Quando eravamo felici doveva ancora iniziare la semifinale del mondiale di calcio organizzato in Italia trentadue anni fa. Quando eravamo felici è un insieme di storie concatenate tra loro: racconto di protagonisti e di comprimari, «di ombre che nascondono e luci che seducono», di portatori d’acqua e fuoriclasse nello sport e nella cultura, nel calcio e nella politica. Ricostruzioni dettagliate attraverso un impegno di recupero di materiale «un lavoro lungo ma molto divertente, perché – ammette Corrado – per una volta ho potuto fare una ricerca bibliografica su temi che mi appassionano. Del resto il calcio non è la prima cosa seria fra le cose non serie, ma l’ultima cosa seria fra le cose serie». Se quest’ultima frase è di Arrigo Sacchi, le trecento pagine del libro sono piene di citazioni e retroscena: c’è da credere che le fonti utili a confezionare un lavoro del genere non siano mancate, perché soprattutto di recente si sono moltiplicati i libri scritti o firmati da protagonisti del calcio italiano e internazionale.

La parte conclusiva del libro è un virtuosismo narrativo che riesce a descrivere in tempo reale l’ultimo atto della partita che spegne le ambizioni italiane.
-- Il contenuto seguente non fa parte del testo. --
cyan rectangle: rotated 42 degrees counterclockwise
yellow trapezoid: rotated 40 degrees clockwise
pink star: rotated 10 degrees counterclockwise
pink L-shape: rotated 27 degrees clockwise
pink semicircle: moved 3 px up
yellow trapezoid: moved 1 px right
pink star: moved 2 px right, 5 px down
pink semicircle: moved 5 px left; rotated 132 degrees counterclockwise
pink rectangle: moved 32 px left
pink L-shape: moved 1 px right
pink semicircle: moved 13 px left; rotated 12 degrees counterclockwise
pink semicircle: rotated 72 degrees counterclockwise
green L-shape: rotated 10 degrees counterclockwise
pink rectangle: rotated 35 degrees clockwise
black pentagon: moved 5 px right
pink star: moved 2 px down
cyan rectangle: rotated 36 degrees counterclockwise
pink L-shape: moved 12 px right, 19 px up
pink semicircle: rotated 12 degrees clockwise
Quelli che in una sequenza di calci di rigore sono sbrigativamente considerati tempi morti (il percorso del tiratore verso il centrocampo e dell’avversario verso il dischetto, l’avvicendarsi dei portieri, l’attesa dei calciatori nel cerchio di centrocampo, la tensione dei panchinari) sono riempiti da riflessioni sulla psicologia degli atleti, sulle tante teorie sui modi per calciare il rigore perfetto, sulle manifestazioni dell’affanno, del dolore, della paura. Che erano anche le nostre di spettatori incollati alla televisione: «Avevo 15 anni e quella è l’età in cui illusioni e speranze si mischiano in modo entusiasmante» confessa Corrado, affascinato «da tutto quello che riguarda le radici del presente. Penso che quel tempo sia un tempo da cui il nostro ha preso moltissimo: l’avere che supera l’essere, la verità emotiva che conta più di quella reale, il populismo politico, il narcisismo sociale, l’individualismo». L’ultimo rigore calciato da Aldo Serena e facile preda del portiere argentino Goychochea interrompe la nostra rincorsa verso la gioia sperimentata per l’ennesima volta in quelle settimane di «tempo sospeso fra memoria e speranza».
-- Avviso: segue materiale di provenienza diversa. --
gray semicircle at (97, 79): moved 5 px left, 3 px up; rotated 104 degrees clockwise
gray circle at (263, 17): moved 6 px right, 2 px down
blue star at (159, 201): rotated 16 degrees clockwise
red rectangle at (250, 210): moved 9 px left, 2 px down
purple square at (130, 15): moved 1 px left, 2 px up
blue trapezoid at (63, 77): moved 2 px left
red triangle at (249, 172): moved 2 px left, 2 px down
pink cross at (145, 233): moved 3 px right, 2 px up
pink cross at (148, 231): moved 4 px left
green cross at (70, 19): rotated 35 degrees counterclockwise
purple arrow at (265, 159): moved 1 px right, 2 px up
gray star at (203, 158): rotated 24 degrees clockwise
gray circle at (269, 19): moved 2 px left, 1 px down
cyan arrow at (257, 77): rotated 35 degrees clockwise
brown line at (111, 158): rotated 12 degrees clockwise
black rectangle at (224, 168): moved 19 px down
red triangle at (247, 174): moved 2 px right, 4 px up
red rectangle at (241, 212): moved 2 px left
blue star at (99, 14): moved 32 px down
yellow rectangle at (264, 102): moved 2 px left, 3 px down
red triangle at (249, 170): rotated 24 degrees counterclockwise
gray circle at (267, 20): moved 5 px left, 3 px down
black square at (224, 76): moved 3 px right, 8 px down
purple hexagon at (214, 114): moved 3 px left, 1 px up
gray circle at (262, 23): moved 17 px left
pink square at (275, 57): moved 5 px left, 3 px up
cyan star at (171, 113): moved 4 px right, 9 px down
Il mio sogno dei mondiali, però, non si era interrotto. All’improvviso, avvicinandosi ai primi gradini della scala che porta al campo, venivano distribuite maglie diverse ed evidentemente più definitive: la mia, adesso, aveva il mio di cognome: dopo tutto è il Novanta, hai 32 anni e non sei più un ragazzino. Ci si muoveva, dunque, «verso un domani possibile» scrive De Rosa, un tempo che avrebbe dovuto riportare il paese con i piedi per terra. Iniziavano gli anni di Mani pulite, la crisi della rappresentanza dei partiti storici e le tentazioni delle proposte politiche populiste. Iniziava anche, però, l’età della Rete, la speranza di una migliore tutela dei diritti di cittadinanza, nella scienza – De Rosa è pur sempre uno psichiatra –, un diverso rispetto dei risultati della ricerca e una critica severa del principio di autorità. Nell’esito della tensione tra queste tendenze opposte stava – e ancora resta – la possibilità di tornare ancora a essere felici. «Il rischio di lavori come questo – ammette Corrado – è il restare imbrigliati nella nostalgia. Ma la nostalgia è un sentimento nobile, se non ti fa perdere di vista il presente e se non ne svilisce l’importanza».
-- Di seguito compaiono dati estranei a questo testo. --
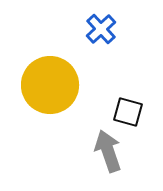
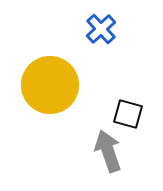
black square: moved 2 px down
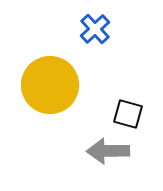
blue cross: moved 6 px left
gray arrow: rotated 72 degrees counterclockwise
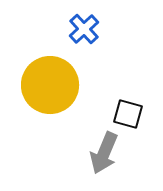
blue cross: moved 11 px left
gray arrow: moved 4 px left, 2 px down; rotated 66 degrees counterclockwise
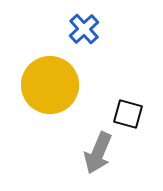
gray arrow: moved 6 px left
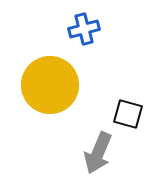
blue cross: rotated 28 degrees clockwise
A distanza di tanti anni e forti dell’esperienza di altre finali calcistiche e di altro genere, abbiamo ormai imparato, però, che l’equilibrio difficile tra le stagioni della spensieratezza e quelle della responsabilità si risolve immancabilmente ai calci di rigore e la porta sembra sempre troppo stretta a guardarla da quel dannatissimo cerchio in gesso.

Bibliografia

1. Dimitrijevic´ V. La vita è un pallone rotondo. Milano: Adelphi, 2000.

2. Marías J. Cuori così bianchi. In: Selvaggi e sentimentali. Parole di calcio. Torino: Einaudi, 2002.

3. Magrelli V. Addio al calcio. Novanta racconti da un minuto. Torino: Einaudi, 2010.